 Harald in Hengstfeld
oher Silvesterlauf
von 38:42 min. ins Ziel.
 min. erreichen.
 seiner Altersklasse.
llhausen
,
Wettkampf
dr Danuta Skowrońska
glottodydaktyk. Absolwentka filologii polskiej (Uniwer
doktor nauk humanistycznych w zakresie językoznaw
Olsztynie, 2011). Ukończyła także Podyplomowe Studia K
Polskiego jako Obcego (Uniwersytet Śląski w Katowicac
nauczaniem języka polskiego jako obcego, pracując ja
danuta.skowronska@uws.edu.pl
-------------------------
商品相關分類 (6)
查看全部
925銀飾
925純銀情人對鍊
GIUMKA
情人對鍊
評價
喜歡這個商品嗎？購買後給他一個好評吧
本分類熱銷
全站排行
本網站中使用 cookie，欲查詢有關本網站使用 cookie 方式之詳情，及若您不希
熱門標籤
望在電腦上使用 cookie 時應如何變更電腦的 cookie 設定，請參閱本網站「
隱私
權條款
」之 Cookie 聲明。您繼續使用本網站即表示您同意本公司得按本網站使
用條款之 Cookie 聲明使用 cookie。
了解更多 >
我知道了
-------------------------
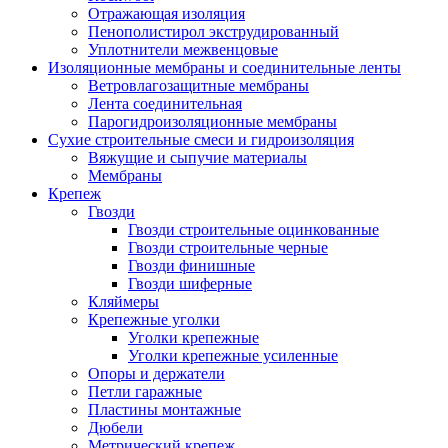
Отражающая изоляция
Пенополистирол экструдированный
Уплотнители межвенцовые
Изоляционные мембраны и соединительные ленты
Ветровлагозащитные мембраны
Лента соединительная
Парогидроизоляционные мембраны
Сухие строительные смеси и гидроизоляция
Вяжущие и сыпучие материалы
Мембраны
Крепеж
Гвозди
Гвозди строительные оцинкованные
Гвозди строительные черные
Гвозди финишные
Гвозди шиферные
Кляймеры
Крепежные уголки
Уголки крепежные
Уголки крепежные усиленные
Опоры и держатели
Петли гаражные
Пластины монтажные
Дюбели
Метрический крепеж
-------------------------
● WORK INSTRUCTION:
Using the entries above, extract exactly the span from the line with "Harald in Hengstfeld" to the line with "danuta.skowronska@uws.edu.pl", both lines included; leave out everything else.

● RESPONSE TO THIS TASK:
 Harald in Hengstfeld
oher Silvesterlauf
von 38:42 min. ins Ziel.
 min. erreichen.
 seiner Altersklasse.
llhausen
,
Wettkampf
dr Danuta Skowrońska
glottodydaktyk. Absolwentka filologii polskiej (Uniwer
doktor nauk humanistycznych w zakresie językoznaw
Olsztynie, 2011). Ukończyła także Podyplomowe Studia K
Polskiego jako Obcego (Uniwersytet Śląski w Katowicac
nauczaniem języka polskiego jako obcego, pracując ja
danuta.skowronska@uws.edu.pl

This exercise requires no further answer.